Updated: Mar 14
Joanna and the Jaguar.
Serving as a time capsule of the late 1980s and early 1990s Australia while telling a fundamentally universal story, lead actors of The Big Steal (produced by David Parker and Nadia Tass under the production company Cascade Films Pty Ltd) Ben Mendelsohn and Claudia Karvan, along with great support from Steve Bisley and Marshall Napier elevate the film far above its admittedly generic bare-bones plot.
When the movie opens (refreshingly without long production logos) the camera pans over Danny Clark’s (Ben Mendelsohn) room filled to the brim with Jaguar memorabilia. The narrator informs us that Danny only wants two things in his life; a Jaguar and a date with Joanna Johnson (Claudia Karvan) with the qualifier that neither seems likely at the moment.
This opening sets up the rest of the film succinctly and lets the film jump right into the real meat of the story.

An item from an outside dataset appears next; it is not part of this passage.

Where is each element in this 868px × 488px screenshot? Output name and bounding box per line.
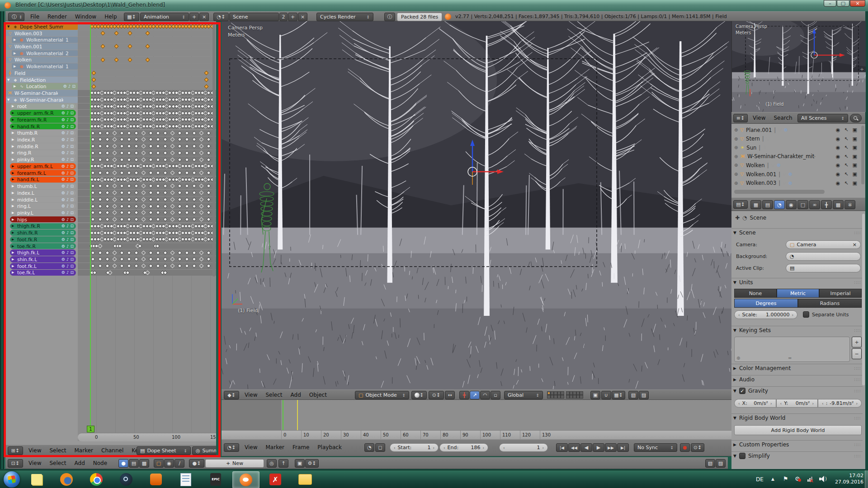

For his eighteenth birthday, Danny’s parents (Marshall Napier and Maggie King) are excited to pass on their beloved Nissan Cedric to him as his first car. Danny, his heart set on a Jaguar, isn’t quite as excited about the car and doesn't try to hide it.
Danny finally musters up the courage to ask Joanna out with the oh so smooth clincher “I’ll pick you up in my new car… it’s a Jaguar”. Scrambling to find a Jaguar before his big date to prove he wasn't lying, Danny is conned into trading in the Cedric by slimy car dealer Gordon Farkas (Steve Bisley).
Later, his big date seems to be going well until an ill-advised drag race leads to the car blowing a motor. Now with a useless car and Joanna refusing to talk to him, Danny and his friends decide to get revenge on Farkas for selling him a lemon of a car.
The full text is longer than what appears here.